People who are affected by insomnia frequently complain that the exercise they do during the day does not help them sleep that night. Scientists from the Northwestern University Feinberg School of Medicine’s sleep program and the Sleep Disorders Center at Northwestern Memorial Hospital undertook research to find out if that was really the case. The result is the first long-term study to show that, for people with insomnia, aerobic exercise during the day does not directly translate into better sleep the same night.

While most research regarding sleep has focused on the habits of healthy sleepers, this study used data from a 2010 clinical trial that documented the effects of exercise on a cohort of middle-aged and older women with insomnia. The 11 subjects ranged in age from 57 to 70 and their experiences with exercise, mood, and sleep were documented during a 16-week period. Older women are the demographic most likely to be affected by insomnia.

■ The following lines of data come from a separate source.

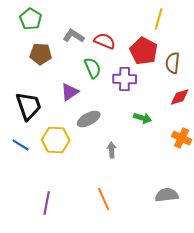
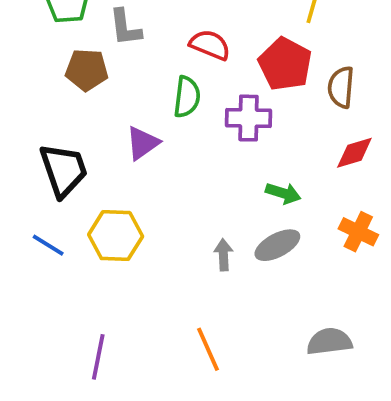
gray L-shape: (74, 36) -> (125, 27), moved, turned -130
green semicircle: (93, 68) -> (187, 97), turned 30
gray ellipse: (89, 119) -> (277, 245), moved

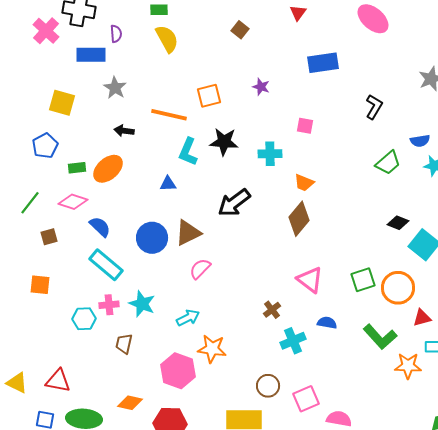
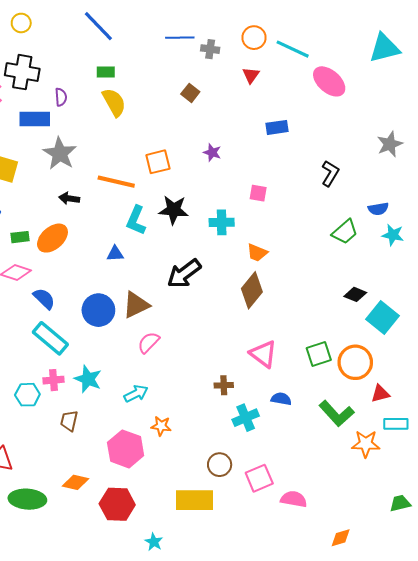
blue rectangle: (323, 63) -> (277, 127), size x0.7
gray star: (115, 88) -> (60, 153), size x1.4
brown cross: (272, 310) -> (224, 385), turned 36
orange star: (212, 349) -> (161, 426), size x0.7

Lead study author Kelly Glazer Baron explained the findings: “If you have insomnia you won’t exercise yourself into sleep right away. It’s a long-term relationship. You have to keep at it and not get discouraged.” Additionally, they found that people exercise less after a night of poor sleep. While sleeping poorly does not affect a person’s capacity for aerobic exercise, it does change her perception and make her feel more exhausted. This creates a cycle for insomniacs who may not exercise due to tiredness, but then cannot sleep well because they do not get enough exercise.

The researchers theorize that exercise may be a healthier option for people affected by insomnia than medication. Although drugs provide a quick fix, exercise has the potential to address the root issue of insomnia. Furthermore, these medications carry extra risks for older adults as they can be related to memory issues or falling. The study only analyzed data from women, but these findings are probably applicable for men as well, since there is no gender difference in treatments for insomnia.

“In the end, sleep still trumps everything as far as health is concerned,” stated senior author Phyllis Zee, director of the Sleep Disorders Center at Northwestern Memorial Hospital and professor of neurology.

This research is published in the Journal of Clinical Sleep Medicine.